Third-party ink cartridges aren’t new, but HP is having a harder time keeping up. CEO Dion Weisler stated during the first quarter conference call that the growth of e-commerce has allowed aftermarket manufacturers to invest in better technology faster than in the past, resulting in “a faster decline in our aftermarket stake on some newer ones Platforms as “we expected.”

I wouldn’t be overly concerned if HP’s price was just slightly higher than aftermarket alternatives. A commercial customer is not going to turn away from HP on supplies for little savings, especially considering that aftermarket supplies may or may not be of the same quality. But the savings are not small. HP loses heavily on pricing.

How much? For a list of the current prices for some ink and toner cartridges, visit HP.com and inkjets.com, a third party ink provider. The third-party cartridges are remanufactured but compatible with the specified models:

printer

cartridge

HP.com

Inkjet Printer.com

OfficeJet Pro 8710

952XL High yield black

$ 44.99

$ 18.95

Color LaserJet Enterprise M553dn

508X yellow with high yield

$ 321.99

$ 79.95

LaserJet Pro MFP M521DN

55X high yield black

$ 250.99

$ 34.95

Data sources: HP and inkjets.com.

On the consumer side, prices are also one-sided. Actually, Cost co offers ink cartridge refills in some locations starting at $ 6.99. The 952 XL Black cartridge in the previous table is refillable at Costco for $ 14.99.

This does not seem like a sustainable situation for HP to me.

View the latest results meeting minutes for HP.

Not a bet I want to make

Anyone who wants to invest in HP today has to bet that the status quo will largely be maintained for the foreseeable future.

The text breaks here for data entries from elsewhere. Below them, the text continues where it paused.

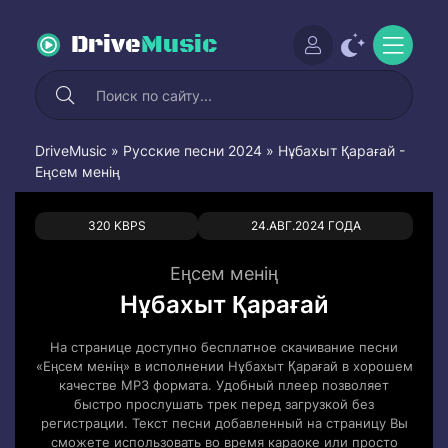
Drive
Music
DriveMusic
»
Русские песни 2024
» Нұбахыт Қарағай -
Еңсем менің
0
0
320 KBPS
24.АВГ.2024 ГОДА
Еңсем менің
Нұбахыт Қарағай
На странице доступно бесплатное скачивание песни
«Еңсем менің» в исполнении Нұбахыт Қарағай в хорошем
качестве MP3 формата. Удобный плеер позволяет
быстро прослушать трек перед загрузкой без
регистрации. Текст песни добавленный на страницу Вы
сможете использовать во время караоке или просто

You have to assume that HP will continue to be able to inflate the price of printing supplies without losing much market share.

Given that HP is now admitting that online aftermarket sellers are a huge problem, that’s a leap of faith I just can’t take. To regain market share, lower prices will be required, and lower prices will lead to falling margins. This could seriously affect HP’s bottom line given its reliance on printing supplies.

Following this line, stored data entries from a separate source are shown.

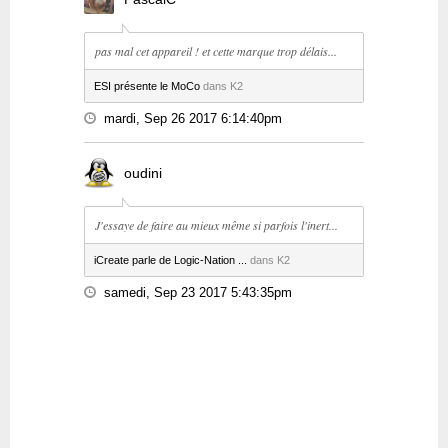
pas mal cet appareil ! et cette marque trop délais...
ESI présente le MoCo
dans K2
mardi, Sep 26 2017 6:14:40pm
oudini
J'essaye de faire au mieux même si parfois l'inert...
iCreate parle de Logic-Nation ...
dans K2
samedi, Sep 23 2017 5:43:35pm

Perhaps HP’s high-margin supplies business is more sustainable than it seems to me right now. If it does indeed go back, it may go back slowly enough to be offset by growth elsewhere, such as 3D printers.

Or maybe HP’s supplies business will be shut down for good. Razor-and-blade business models don’t seem to last forever. Just ask Gillette.

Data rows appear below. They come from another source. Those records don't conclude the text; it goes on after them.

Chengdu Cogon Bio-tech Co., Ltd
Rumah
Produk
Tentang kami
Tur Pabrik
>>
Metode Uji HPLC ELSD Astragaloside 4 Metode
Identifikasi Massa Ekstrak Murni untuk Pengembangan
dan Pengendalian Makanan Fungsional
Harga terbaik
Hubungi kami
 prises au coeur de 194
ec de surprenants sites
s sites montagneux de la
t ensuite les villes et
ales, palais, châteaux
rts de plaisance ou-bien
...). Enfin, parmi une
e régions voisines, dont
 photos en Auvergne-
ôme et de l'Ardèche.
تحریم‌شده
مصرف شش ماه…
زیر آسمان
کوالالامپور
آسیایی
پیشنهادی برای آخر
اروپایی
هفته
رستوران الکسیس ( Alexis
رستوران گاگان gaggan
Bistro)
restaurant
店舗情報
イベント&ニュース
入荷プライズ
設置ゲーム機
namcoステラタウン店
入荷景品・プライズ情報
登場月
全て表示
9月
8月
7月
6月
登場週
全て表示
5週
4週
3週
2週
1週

HP was surprised by online competition in the first quarter. If this is the start of a run in the printer supplies business, even a shabby valuation isn’t enough for me to want to buy the stock.

This article represents the opinion of the author who may disagree with the “official” referral position of a premium advisory service from the Motley Fool. We are colorful! Questioning an investment thesis – even one of our own – helps us all think critically about investing and make decisions that will help us get smarter, happier, and richer.